Dessa vez, lá no Alto Solimões, as cenas de explícita alegria vinham da parte mais pobre da tríplice fronteira, a ilha de Santa Rosa, um povoado repleto de palafitas. Em todo o País, tornaram-se comuns cenas de homens, mulheres e crianças compartilhando lágrimas e risos e, antes desconhecidos, se abraçando e cantando juntos. Os amazonenses também aderiram à euforia dos vizinhos e partilharam dela.
Como todos sabem, PPK manda no Peru. Assim, o presidente Pedro Pablo Kuczynski, mais conhecido como PPK, declarou feriado nacional para o povo festejar a classificação.

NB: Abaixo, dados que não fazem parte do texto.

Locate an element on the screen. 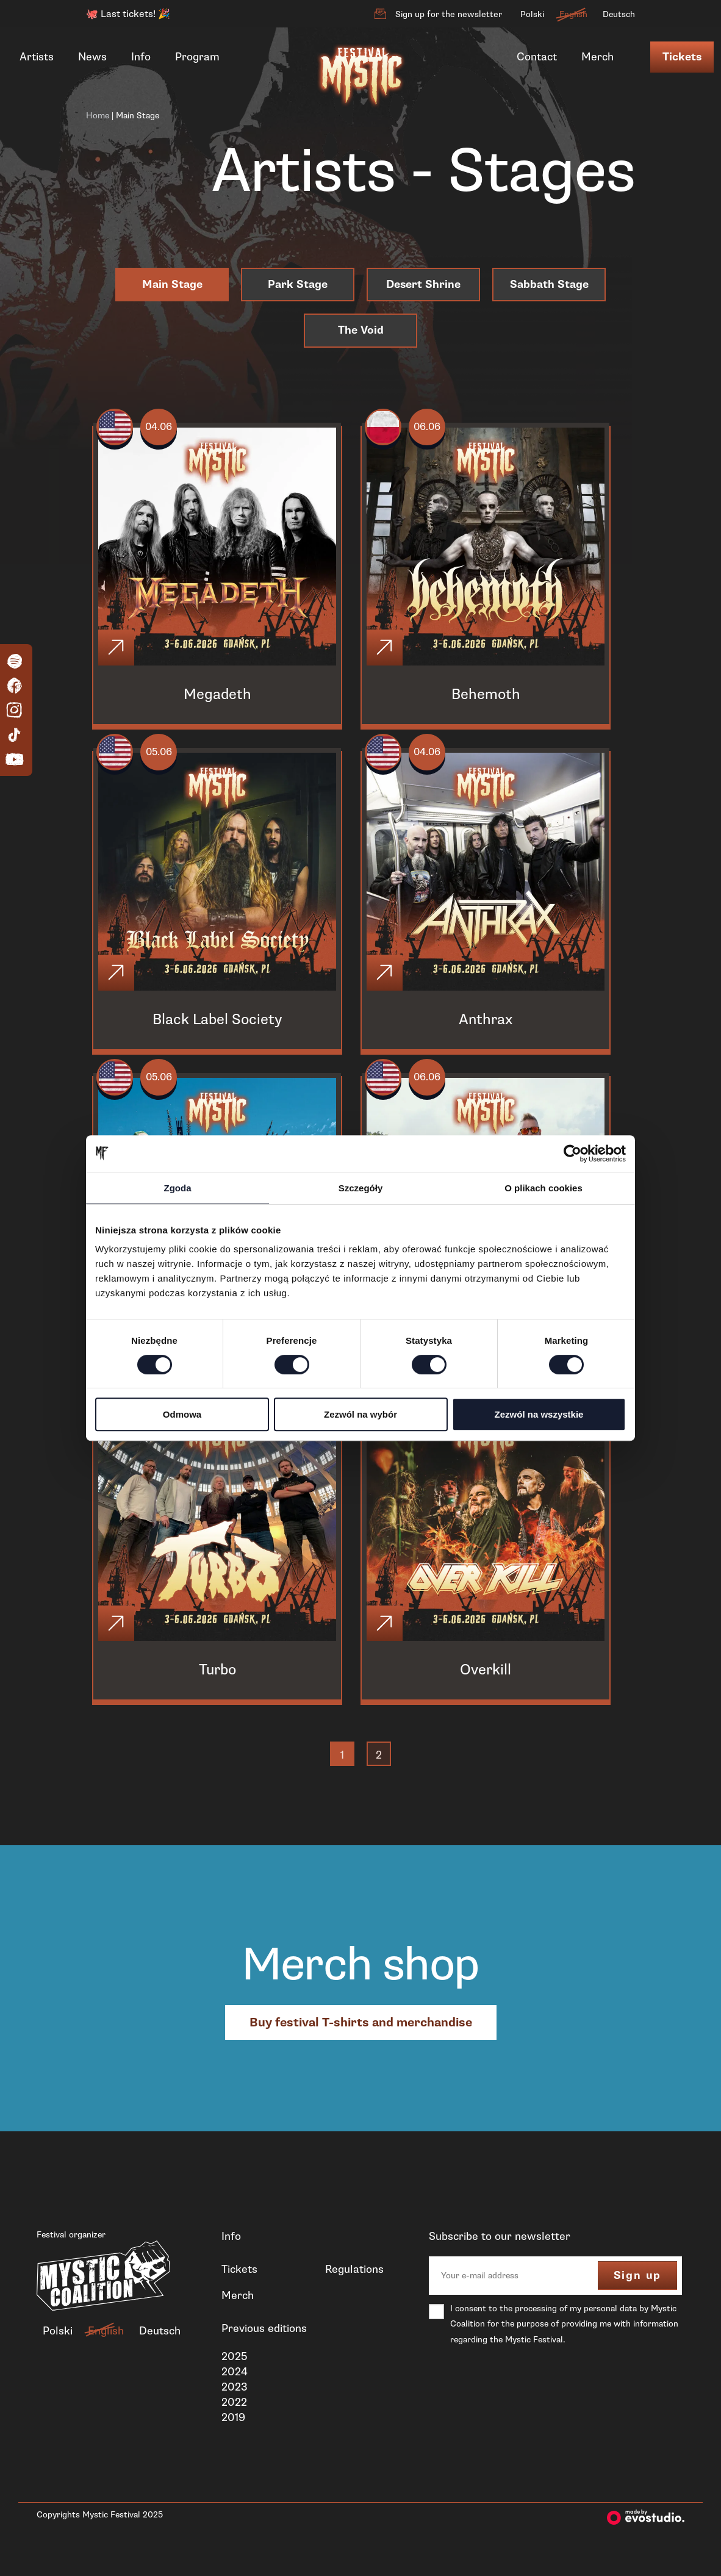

As emocionantes imagens de gente mestiça feliz não ganharam a compreensão e simpatia de todos. Ao contrário, geraram ironias e sarcasmos. Nas redes sociais, os ‘descolados’, que acham bobinho qualquer festejo esportivo, logo preferiram compartilhar troças como: “Estados Unidos, Itália, Holanda, Irlanda e Nova Zelândia. Países que insistiram em investir em Segurança, Saúde e Educação. Resultado… Estão fora da Copa 2018. Chupa!”.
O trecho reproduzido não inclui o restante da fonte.